Il Macerata Humanities Festival ha offerto un momento di profonda riflessione e speranza, illuminato dalla presenza di Gino Cecchettin, padre di Giulia, scomparsa tragicamente.
Collegato in diretta da Vienna, dove celebrava il conseguimento della laurea della figlia Elena, Cecchettin ha tessuto un messaggio potente, radicato nel dolore ma proiettato verso il futuro: l’impossibilità di cancellare il passato non deve paralizzare, bensì spingere all’azione, trasformando la sofferenza in un motore di cambiamento positivo.
Il dialogo, moderato dal rettore dell’Università di Macerata, John McCourt, e dalla prorettrice dell’Università di Trento, Barbara Poggio, si è focalizzato sull’importanza di coltivare l’empatia come pilastro per la costruzione di una società più giusta e compassionevole.
Cecchettin ha esortato le nuove generazioni a nutrire sogni ambiziosi, ma concreti, affinché siano ancorati a una solida base di valori e impegno civile.
Un invito a perseguire aspirazioni elevate, senza perdere il contatto con la realtà e le responsabilità che ne derivano.
L’atmosfera è stata resa ancora più toccante dalla performance acustica di Elena Mil, le cui note hanno accompagnato le parole di Cecchettin creando un legame emotivo con il pubblico.

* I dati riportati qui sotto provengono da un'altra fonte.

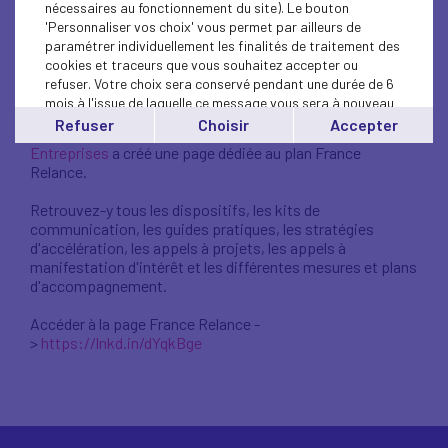
nécessaires au fonctionnement du site). Le bouton
plan France Relance
'Personnaliser vos choix' vous permet par ailleurs de
paramétrer individuellement les finalités de traitement des
cookies et traceurs que vous souhaitez accepter ou
refuser. Votre choix sera conservé pendant une durée de 6
#FranceRelance
I
#Entreprises
, pour plus de simplicité et
mois à l'issue de laquelle ce message vous sera à nouveau
pour vous permettre d'accéder aux informations qui vous
affiché..
Refuser
Choisir
Accepter
concernent rapidement, la
Direction Générale des
Vous pouvez modifier votre choix à tout moment en
Entreprises
a créé une page dédiée au plan France
cliquant sur le lien
'cookies'
en bas de page.
Relance.
Retrouvez-y tous les dispositifs, les kits de
communication, les guides pratiques, les stratégies
d'accélération, les appels à projets, les appels à
manifestation d'intérêt et les différentes mesures et plans
d'accompagnement.
Accéder à la page France Relance -
>
https://lnkd.in/dYqkBge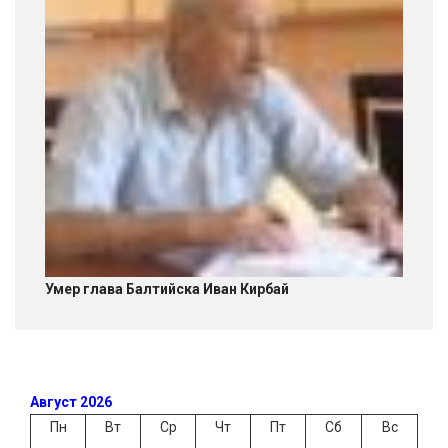
Умер глава Балтийска Иван Кирбай
Август 2026
Пн
Вт
Ср
Чт
Пт
Сб
Вс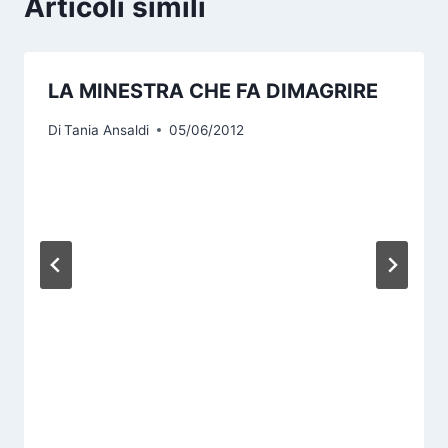
Articoli simili
LA MINESTRA CHE FA DIMAGRIRE
Di
Tania Ansaldi
05/06/2012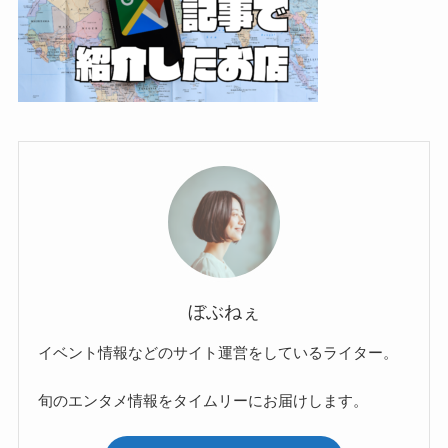
ぼぶねぇ
イベント情報などのサイト運営をしているライター。
旬のエンタメ情報をタイムリーにお届けします。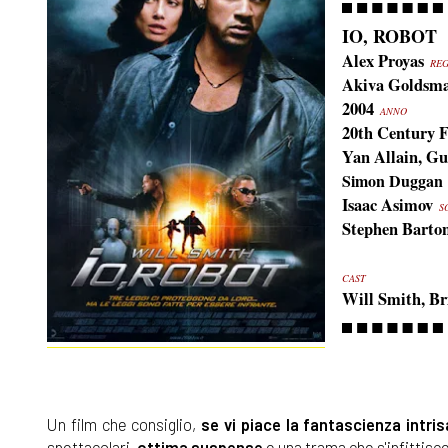
IO, ROBOT
Alex Proyas
REG
Akiva Goldsma
2004
ANNO
20th Century 
Yan Allain, Gu
Simon Duggan
Isaac Asimov
S
Stephen Barton
CAST
Will Smith, B
Un film che consiglio,
se vi piace la fantascienza intri
spettacolari,
ottima suspense
e una trama che s'infittisce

Un gesto di vicinanza è stato espresso anche da Lorenzo Augusto, presidente di Federcasse Bcc, a testimonianza del sostegno alla Fondazione Giulia Cecchettin, nata per promuovere iniziative dedicate alla sensibilizzazione e alla prevenzione della violenza.
Il Festival, sostenuto da Regione Marche, Comune di Macerata e Fondazione Marche Cultura, si configura come un’occasione di approfondimento intellettuale e culturale, affrontando tematiche cruciali per il nostro tempo.
Il programma, ricco e variegato, prevede incontri con figure di spicco come Rossella Miccio, presidente di Emergency, l’attore Andrea Pierdicca, la scrittrice irlandese Catherine Dunne e il giornalista Domenico Iannacone.
Oltre alle tradizionali discipline umanistiche, il Festival si apre a nuove prospettive, dedicando spazio a laboratori creativi per bambini, come “Li dadù de Li Madou”, e a dibattiti costruttivi sull’economia circolare, la giustizia riparativa e il ruolo delle discipline umanistiche nel mondo contemporaneo.
La chiusura, prevista per domani sera al Teatro Lauro Rossi, sarà affidata allo spettacolo “Che ci faccio qui?”, scritto e interpretato da Domenico Iannacone, un’opera che mescola teatro civile e testimonianze dirette, invitando il pubblico a interrogarsi sul senso della vita e sulle responsabilità individuali e collettive.
Il Festival, in definitiva, si propone come un faro di speranza, illuminato dalla memoria di Giulia e dalla volontà di costruire un futuro migliore.